C’est quoi l’actualité de Cozy ?

La grosse actu du moment, c’est le lancement de Cozy pour le grand public. Le résultat de plusieurs années de travail va enfin être mis à disposition du grand public, c’est très excitant !

Fin 2016, nous avons commencé une réécriture complète de Cozy. Ces deux derniers mois, nous avons ouvert une Bêta privée pour près de 20 000 personnes qui en avaient fait la demande. Et puis hier, nous avons terminé cette phase Bêta pour ouvrir l’inscription de Cozy en version finale à tous. Autrement dit, chacun peut ouvrir son Cozy sur https://cozy.io/ et disposer instantanément de son espace de stockage personnel.

Allez, dis-nous tout : qu’est-ce qui a changé depuis le départ de Frank Rousseau ? Cozy a changé de politique ou bien reste fidèle à ses principes initiaux ?

En 18 mois, Cozy a bien grandi, nous sommes dorénavant 35 employés à temps plein, donc plus de structure qu’avant, plus de méthode, ce qui implique une accélération du développement. Par ailleurs, nous avons réécrit une très grosse partie du code, qui donne cette fameuse Cozy V3, plus rapide, plus économe en énergie et en ressources (c’est important !) et aussi plus jolie et beaucoup plus ergonomique. Nous avons aussi développé des applications de synchro pour GNU/Linux, MacOS, Windows, Android et iOS. Ce qui n’a pas changé, par contre, c’est notre attachement au logiciel libre, à la sécurité des données et au respect de la vie privée.

On peut avoir les chiffres ? Combien de particuliers se sont installé une instance cozycloud sur leur serveur/raspberry/autre ?

C’est difficile à dire car nous ne pistons pas nos utilisateurs. On sait juste qu’il y a eu quelques centaines de téléchargements de la version 3 par des gens qui veulent s’auto-héberger. Nous faisons des ateliers pour apprendre à installer Cozy et les places y sont rares tellement elles sont demandées ! Mais on imagine que pour des raisons de sécurité et de simplicité, la plupart des gens vont choisir de se faire héberger par Cozy Cloud.
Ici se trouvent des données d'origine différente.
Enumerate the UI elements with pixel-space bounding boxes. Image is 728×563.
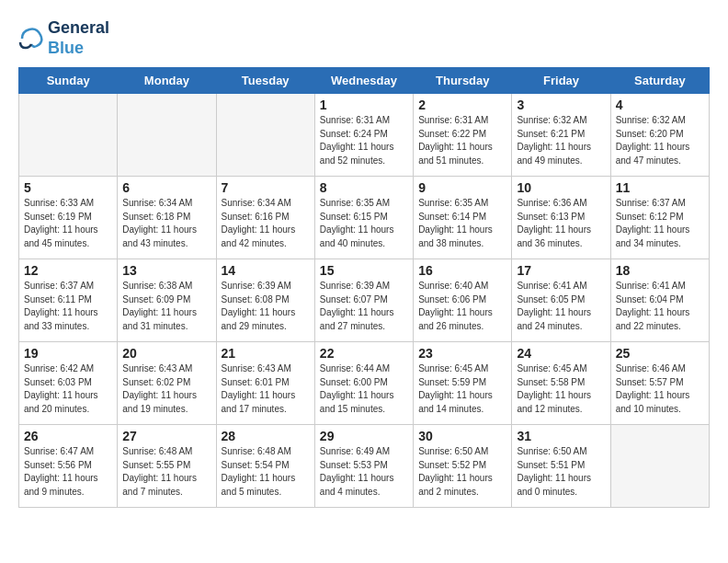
- day-number: 15: [320, 263, 408, 278]
- day-info: Sunrise: 6:44 AM Sunset: 6:00 PM Dayligh…: [320, 362, 408, 416]
- calendar-cell: [216, 94, 314, 177]
- calendar-cell: [610, 425, 709, 508]
- weekday-header-friday: Friday: [512, 68, 610, 94]
- day-number: 27: [122, 429, 210, 443]
- weekday-header-wednesday: Wednesday: [314, 68, 413, 94]
- day-number: 1: [320, 98, 408, 112]
- day-number: 9: [418, 180, 506, 195]
- calendar-cell: 19Sunrise: 6:42 AM Sunset: 6:03 PM Dayli…: [19, 342, 118, 425]
- week-row-4: 19Sunrise: 6:42 AM Sunset: 6:03 PM Dayli…: [19, 342, 710, 425]
- calendar-table: SundayMondayTuesdayWednesdayThursdayFrid…: [18, 67, 710, 508]
- calendar-cell: 28Sunrise: 6:48 AM Sunset: 5:54 PM Dayli…: [216, 425, 314, 508]
- calendar-cell: 1Sunrise: 6:31 AM Sunset: 6:24 PM Daylig…: [314, 94, 413, 177]
- logo-text: General Blue: [48, 18, 109, 58]
- day-info: Sunrise: 6:34 AM Sunset: 6:18 PM Dayligh…: [122, 197, 210, 250]
- weekday-header-saturday: Saturday: [610, 68, 709, 94]
- calendar-cell: 23Sunrise: 6:45 AM Sunset: 5:59 PM Dayli…: [414, 342, 512, 425]
- day-info: Sunrise: 6:32 AM Sunset: 6:20 PM Dayligh…: [616, 114, 704, 167]
- day-number: 14: [222, 263, 310, 278]
- day-number: 7: [222, 180, 310, 195]
- day-info: Sunrise: 6:46 AM Sunset: 5:57 PM Dayligh…: [616, 362, 704, 416]
- day-info: Sunrise: 6:50 AM Sunset: 5:51 PM Dayligh…: [517, 445, 605, 499]
- calendar-cell: 22Sunrise: 6:44 AM Sunset: 6:00 PM Dayli…: [314, 342, 413, 425]
- page-header: General Blue: [18, 18, 710, 58]
- calendar-cell: 18Sunrise: 6:41 AM Sunset: 6:04 PM Dayli…: [610, 259, 709, 342]
- day-number: 6: [122, 180, 210, 195]
- day-info: Sunrise: 6:40 AM Sunset: 6:06 PM Dayligh…: [418, 280, 506, 333]
- calendar-cell: [118, 94, 216, 177]
- calendar-cell: 14Sunrise: 6:39 AM Sunset: 6:08 PM Dayli…: [216, 259, 314, 342]
- day-number: 29: [320, 429, 408, 443]
- day-number: 13: [122, 263, 210, 278]
- day-info: Sunrise: 6:32 AM Sunset: 6:21 PM Dayligh…: [517, 114, 605, 167]
- day-number: 12: [24, 263, 112, 278]
- calendar-cell: 5Sunrise: 6:33 AM Sunset: 6:19 PM Daylig…: [19, 177, 118, 259]
- day-number: 24: [517, 346, 605, 361]
- day-info: Sunrise: 6:39 AM Sunset: 6:07 PM Dayligh…: [320, 280, 408, 333]
- day-number: 5: [24, 180, 112, 195]
- day-number: 8: [320, 180, 408, 195]
- day-number: 2: [418, 98, 506, 112]
- weekday-header-sunday: Sunday: [19, 68, 118, 94]
- weekday-header-tuesday: Tuesday: [216, 68, 314, 94]
- day-info: Sunrise: 6:48 AM Sunset: 5:54 PM Dayligh…: [222, 445, 310, 499]
- day-number: 11: [616, 180, 704, 195]
- day-info: Sunrise: 6:43 AM Sunset: 6:01 PM Dayligh…: [222, 362, 310, 416]
- week-row-2: 5Sunrise: 6:33 AM Sunset: 6:19 PM Daylig…: [19, 177, 710, 259]
- weekday-header-thursday: Thursday: [414, 68, 512, 94]
- day-number: 22: [320, 346, 408, 361]
- day-number: 26: [24, 429, 112, 443]
- calendar-cell: 31Sunrise: 6:50 AM Sunset: 5:51 PM Dayli…: [512, 425, 610, 508]
- day-info: Sunrise: 6:36 AM Sunset: 6:13 PM Dayligh…: [517, 197, 605, 250]
- calendar-cell: 27Sunrise: 6:48 AM Sunset: 5:55 PM Dayli…: [118, 425, 216, 508]
- week-row-5: 26Sunrise: 6:47 AM Sunset: 5:56 PM Dayli…: [19, 425, 710, 508]
- day-info: Sunrise: 6:45 AM Sunset: 5:58 PM Dayligh…: [517, 362, 605, 416]
- day-number: 16: [418, 263, 506, 278]
- day-number: 21: [222, 346, 310, 361]
- day-info: Sunrise: 6:42 AM Sunset: 6:03 PM Dayligh…: [24, 362, 112, 416]
- weekday-header-row: SundayMondayTuesdayWednesdayThursdayFrid…: [19, 68, 710, 94]
- day-number: 19: [24, 346, 112, 361]
- day-number: 30: [418, 429, 506, 443]
- calendar-cell: 30Sunrise: 6:50 AM Sunset: 5:52 PM Dayli…: [414, 425, 512, 508]
- day-info: Sunrise: 6:41 AM Sunset: 6:05 PM Dayligh…: [517, 280, 605, 333]
- calendar-cell: 26Sunrise: 6:47 AM Sunset: 5:56 PM Dayli…: [19, 425, 118, 508]
- calendar-cell: 10Sunrise: 6:36 AM Sunset: 6:13 PM Dayli…: [512, 177, 610, 259]
- day-info: Sunrise: 6:43 AM Sunset: 6:02 PM Dayligh…: [122, 362, 210, 416]
- calendar-cell: 4Sunrise: 6:32 AM Sunset: 6:20 PM Daylig…: [610, 94, 709, 177]
- calendar-cell: 21Sunrise: 6:43 AM Sunset: 6:01 PM Dayli…: [216, 342, 314, 425]
- day-info: Sunrise: 6:49 AM Sunset: 5:53 PM Dayligh…: [320, 445, 408, 499]
- day-number: 20: [122, 346, 210, 361]
- day-number: 28: [222, 429, 310, 443]
- day-info: Sunrise: 6:38 AM Sunset: 6:09 PM Dayligh…: [122, 280, 210, 333]
- calendar-cell: 6Sunrise: 6:34 AM Sunset: 6:18 PM Daylig…: [118, 177, 216, 259]
- day-info: Sunrise: 6:35 AM Sunset: 6:14 PM Dayligh…: [418, 197, 506, 250]
- calendar-cell: 17Sunrise: 6:41 AM Sunset: 6:05 PM Dayli…: [512, 259, 610, 342]
- weekday-header-monday: Monday: [118, 68, 216, 94]
- day-number: 23: [418, 346, 506, 361]
- logo: General Blue: [18, 18, 109, 58]
- calendar-cell: 24Sunrise: 6:45 AM Sunset: 5:58 PM Dayli…: [512, 342, 610, 425]
- calendar-cell: 16Sunrise: 6:40 AM Sunset: 6:06 PM Dayli…: [414, 259, 512, 342]
- calendar-cell: 29Sunrise: 6:49 AM Sunset: 5:53 PM Dayli…: [314, 425, 413, 508]
- calendar-cell: [19, 94, 118, 177]
- day-info: Sunrise: 6:31 AM Sunset: 6:24 PM Dayligh…: [320, 114, 408, 167]
- logo-icon: [18, 26, 44, 52]
- day-info: Sunrise: 6:37 AM Sunset: 6:11 PM Dayligh…: [24, 280, 112, 333]
- day-info: Sunrise: 6:47 AM Sunset: 5:56 PM Dayligh…: [24, 445, 112, 499]
- week-row-1: 1Sunrise: 6:31 AM Sunset: 6:24 PM Daylig…: [19, 94, 710, 177]
- calendar-cell: 11Sunrise: 6:37 AM Sunset: 6:12 PM Dayli…: [610, 177, 709, 259]
- calendar-cell: 25Sunrise: 6:46 AM Sunset: 5:57 PM Dayli…: [610, 342, 709, 425]
- day-number: 18: [616, 263, 704, 278]
- calendar-cell: 2Sunrise: 6:31 AM Sunset: 6:22 PM Daylig…: [414, 94, 512, 177]
- day-info: Sunrise: 6:45 AM Sunset: 5:59 PM Dayligh…: [418, 362, 506, 416]
- calendar-cell: 12Sunrise: 6:37 AM Sunset: 6:11 PM Dayli…: [19, 259, 118, 342]
- calendar-cell: 8Sunrise: 6:35 AM Sunset: 6:15 PM Daylig…: [314, 177, 413, 259]
- calendar-cell: 3Sunrise: 6:32 AM Sunset: 6:21 PM Daylig…: [512, 94, 610, 177]
- calendar-cell: 9Sunrise: 6:35 AM Sunset: 6:14 PM Daylig…: [414, 177, 512, 259]
- day-number: 25: [616, 346, 704, 361]
- day-info: Sunrise: 6:39 AM Sunset: 6:08 PM Dayligh…: [222, 280, 310, 333]
- calendar-cell: 20Sunrise: 6:43 AM Sunset: 6:02 PM Dayli…: [118, 342, 216, 425]
- day-info: Sunrise: 6:34 AM Sunset: 6:16 PM Dayligh…: [222, 197, 310, 250]
- day-number: 3: [517, 98, 605, 112]
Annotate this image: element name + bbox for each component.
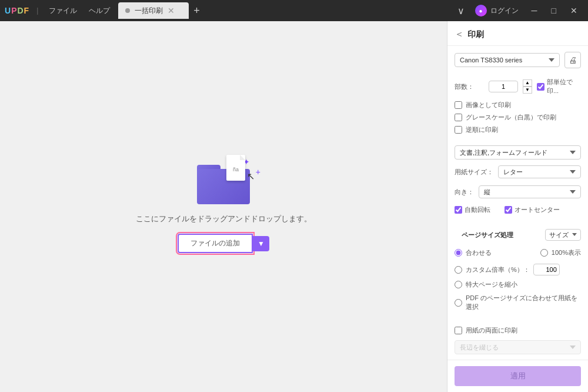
paper-size-label: 用紙サイズ： [455, 168, 493, 177]
orientation-label: 向き： [455, 188, 474, 197]
tab-batch-print[interactable]: 一括印刷 ✕ [118, 2, 189, 19]
copies-up[interactable]: ▲ [523, 79, 532, 87]
page-size-mode-select[interactable]: サイズ [545, 229, 581, 241]
orientation-select[interactable]: 縦 [479, 185, 581, 198]
auto-center-checkbox[interactable] [505, 206, 512, 214]
drop-area: ✦ ✦ + ña ↖ ここにファイルをドラッグアンドドロップします。 ファイルの… [136, 160, 312, 253]
titlebar-right: ∨ ● ログイン ─ □ ✕ [454, 4, 583, 18]
copies-down[interactable]: ▼ [523, 87, 532, 94]
doc-mode-select[interactable]: 文書,注釈,フォームフィールド [455, 145, 581, 160]
minimize-button[interactable]: ─ [526, 5, 543, 16]
custom-pct-row: カスタム倍率（%）： [447, 261, 588, 278]
avatar: ● [475, 5, 487, 16]
right-panel: ＜ 印刷 Canon TS8330 series 🖨 部数： ▲ ▼ 部単位で印… [447, 21, 588, 392]
unit-checkbox[interactable] [537, 83, 544, 91]
radio-100-row: 100%表示 [540, 247, 581, 259]
copies-input[interactable] [489, 81, 518, 92]
titlebar: UPDF | ファイル ヘルプ 一括印刷 ✕ + ∨ ● ログイン ─ □ ✕ [0, 0, 588, 21]
tab-close-icon[interactable]: ✕ [168, 6, 175, 15]
unit-label[interactable]: 部単位で印... [547, 78, 581, 95]
printer-select[interactable]: Canon TS8330 series [455, 53, 560, 67]
shrink-label[interactable]: 特大ページを縮小 [466, 280, 517, 289]
app-logo: UPDF [5, 6, 29, 15]
tab-label: 一括印刷 [135, 6, 163, 16]
chevron-down-icon[interactable]: ∨ [454, 4, 468, 18]
image-print-label[interactable]: 画像として印刷 [466, 101, 511, 109]
long-side-select[interactable]: 長辺を綴じる [455, 340, 581, 354]
reverse-row: 逆順に印刷 [447, 124, 588, 136]
custom-radio[interactable] [455, 266, 462, 274]
login-label: ログイン [490, 6, 519, 16]
login-button[interactable]: ● ログイン [470, 4, 523, 18]
apply-button[interactable]: 適用 [455, 366, 581, 386]
unit-checkbox-row: 部単位で印... [537, 78, 581, 95]
copies-label: 部数： [455, 82, 484, 91]
pdf-size-label[interactable]: PDF のページサイズに合わせて用紙を選択 [466, 294, 581, 311]
both-sides-label[interactable]: 用紙の両面に印刷 [466, 326, 517, 335]
back-button[interactable]: ＜ [455, 28, 464, 41]
menu-file[interactable]: ファイル [45, 5, 81, 17]
add-file-row: ファイルの追加 ▼ [178, 234, 269, 253]
folder-icon: ✦ ✦ + ña ↖ [197, 160, 250, 204]
hundred-radio[interactable] [540, 249, 548, 257]
menu-help[interactable]: ヘルプ [85, 5, 113, 17]
drop-text: ここにファイルをドラッグアンドドロップします。 [136, 214, 312, 224]
fit-radio[interactable] [455, 249, 462, 257]
image-print-checkbox[interactable] [455, 101, 462, 109]
tab-add-button[interactable]: + [190, 5, 203, 17]
both-sides-row: 用紙の両面に印刷 [447, 323, 588, 338]
copies-row: 部数： ▲ ▼ 部単位で印... [447, 74, 588, 99]
grayscale-label[interactable]: グレースケール（白黒）で印刷 [466, 113, 556, 122]
printer-icon-button[interactable]: 🖨 [564, 52, 581, 68]
grayscale-checkbox[interactable] [455, 114, 462, 121]
left-panel: ✦ ✦ + ña ↖ ここにファイルをドラッグアンドドロップします。 ファイルの… [0, 21, 447, 392]
main-layout: ✦ ✦ + ña ↖ ここにファイルをドラッグアンドドロップします。 ファイルの… [0, 21, 588, 392]
title-sep: | [36, 6, 38, 15]
pdf-size-row: PDF のページサイズに合わせて用紙を選択 [447, 291, 588, 314]
fit-100-row: 合わせる 100%表示 [447, 244, 588, 261]
add-file-dropdown[interactable]: ▼ [253, 236, 269, 251]
apply-btn-container: 適用 [447, 360, 588, 392]
panel-title: 印刷 [467, 29, 484, 40]
shrink-row: 特大ページを縮小 [447, 278, 588, 291]
page-size-section-label: ページサイズ処理 [455, 227, 520, 242]
copies-spinner: ▲ ▼ [523, 79, 532, 94]
pdf-size-radio[interactable] [455, 299, 462, 307]
document-icon: ña [226, 155, 245, 181]
auto-rotate-checkbox[interactable] [455, 206, 462, 214]
tab-bar: 一括印刷 ✕ + [118, 2, 449, 19]
reverse-label[interactable]: 逆順に印刷 [466, 125, 498, 134]
shrink-radio[interactable] [455, 281, 462, 288]
maximize-button[interactable]: □ [546, 5, 562, 16]
page-size-section-row: ページサイズ処理 サイズ [447, 225, 588, 244]
hundred-label[interactable]: 100%表示 [552, 248, 581, 257]
reverse-checkbox[interactable] [455, 126, 462, 134]
tab-dot [125, 8, 130, 13]
radio-fit-row: 合わせる [455, 247, 492, 259]
custom-value-input[interactable] [533, 264, 560, 275]
folder-body: ña [197, 169, 250, 204]
grayscale-row: グレースケール（白黒）で印刷 [447, 111, 588, 124]
printer-row: Canon TS8330 series 🖨 [447, 46, 588, 74]
auto-row: 自動回転 オートセンター [447, 202, 588, 218]
fit-label[interactable]: 合わせる [466, 248, 492, 257]
close-button[interactable]: ✕ [564, 5, 583, 16]
sparkle-icon-3: + [256, 167, 260, 177]
panel-header: ＜ 印刷 [447, 21, 588, 46]
cursor-icon: ↖ [247, 171, 255, 200]
custom-label[interactable]: カスタム倍率（%）： [466, 265, 530, 274]
orientation-row: 向き： 縦 [447, 182, 588, 202]
paper-size-select[interactable]: レター [498, 165, 581, 178]
both-sides-checkbox[interactable] [455, 327, 462, 334]
add-file-button[interactable]: ファイルの追加 [178, 234, 253, 253]
paper-size-row: 用紙サイズ： レター [447, 162, 588, 182]
image-print-row: 画像として印刷 [447, 99, 588, 111]
auto-rotate-label[interactable]: 自動回転 [465, 205, 490, 214]
auto-center-label[interactable]: オートセンター [514, 205, 560, 214]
Je viens de vérifier, nous avons plus de 8000 instances Cozy sur notre infrastructure en Bêta fermée. Maintenant que nous venons de passer en version finale, nous espérons que ça va grimper très vite !

On voit bien quel intérêt est pour Cozy de s’appuyer sur une communauté de développeurs qui vont enrichir son magasin d’applications. Mais l’intérêt de la communauté, il est où ? Si je suis développeur et que j’ai une bonne idée, pourquoi irais-je la développer pour Cozy plutôt que pour un autre projet ?

C’est une excellente question ! Développer pour Cozy, c’est avant tout développer pour le Web, avec des technos Web, avec une spécificité : disposer d’une API pour accéder aux données personnelles de l’individu et donc fournir des applications innovantes. Cozy, c’est un espace sur un serveur où je peux stocker mes données personnelles, avec en plus des connecteurs pour récupérer des données stockées chez des tiers (données de consommation électrique ou téléphonique, bancaires, factures, etc.) et enfin c’est une plateforme applicative. C’est la combinaison de ces trois choses qui fait de Cozy une solution unique : en tant que développeur, tu peux écrire des applications qui utilisent ces données personnelles. Personne d’autre à ma connaissance ne peut faire pareil. Et en plus, elle est libre et auto-hébergeable !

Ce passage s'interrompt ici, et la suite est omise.